This study examined the contribution of Ca2+ sensitization mechanisms evoked by ROK and PKC to pressure-induced, myogenic constriction of rat skeletal muscle resistance arteries. We identified a ROK-dependent increase in phosphorylation of MYPT1 and LC20 with pressure elevation, as well as a pressure-dependent decrease in G-actin content that is dependent on signalling pathways involving ROK and PKC. These novel findings have important implications for our understanding of the molecular basis of force generation in myogenic control of skeletal muscle resistance arterial diameter in response to changes in intravascular pressure.

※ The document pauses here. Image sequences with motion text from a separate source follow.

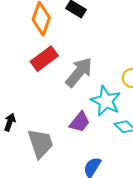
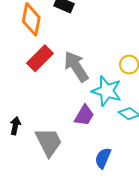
gray arrow: (79, 72) -> (76, 67), turned -64

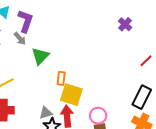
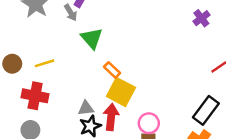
green triangle: (40, 56) -> (92, 38), turned -36
orange rectangle: (61, 78) -> (112, 70), turned -64

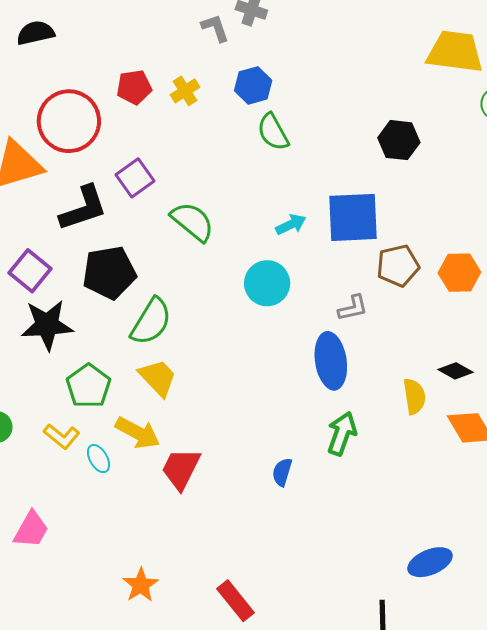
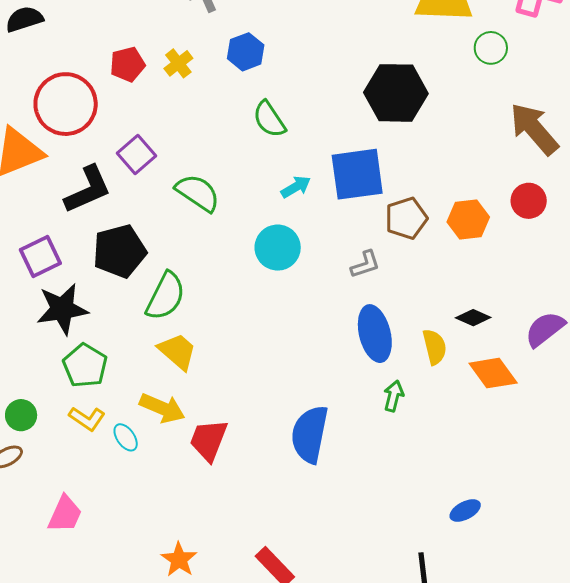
green semicircle: (273, 132) -> (269, 119), moved
black hexagon: (399, 140) -> (396, 93), size x1.5
purple square: (30, 271) -> (40, 257), turned 30
blue ellipse: (331, 361) -> (375, 334), moved
green pentagon: (89, 386) -> (85, 366), moved
green arrow: (342, 434) -> (394, 396), moved, size x0.7
blue semicircle: (282, 472) -> (310, 434), size x2.0
blue ellipse: (430, 562) -> (465, 511), size x0.7

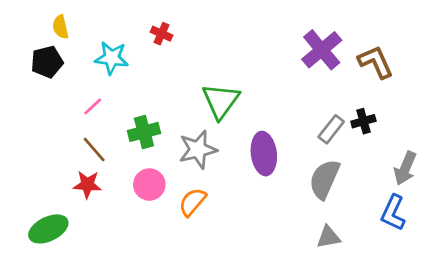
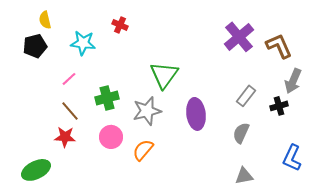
black cross: (363, 121) -> (279, 106), moved
gray arrow: (405, 168) -> (293, 81), moved
gray semicircle: (324, 179) -> (241, 133), size x0.7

Our findings support the view that Ca2+ sensitization because of MLCP inhibition is a fundamental mechanism contributing to force generation in the myogenic response of resistance arteries. Here, we show that the myogenic response of skeletal muscle resistance arteries was accompanied by a ROK-mediated increase in MYPT1 phosphorylation at T855 and an increase in LC20 phosphorylation. In the presence of ROK inhibition with H1152, the levels of phospho-MYPT1-T855 and phospho-LC20 at 80 to 140 mmHg were not different from the basal levels at 10 mmHg. Ca2+ sensitization induced by ROK-mediated phosphorylation of MYPT1 and reduction in MLCP activity is therefore essential to permit the rise in LC20 phosphorylation associated with the myogenic response of rat skeletal muscle arteries, consistent with previous findings for cerebral resistance arteries (Johnson et al. 2009; El-Yazbi et al. 2010). Interestingly, increased MYPT1 phosphorylation at T855 and T697 was detected in RMCAs at 140 mmHg (El-Yazbi et al. 2010), but T855 was the exclusive site of increased phosphorylation in RGAs and RCrAs over the entire range of pressure analysed here. The physiological significance of this difference in phosphorylation at MYPT1-T697 is not evident at this time.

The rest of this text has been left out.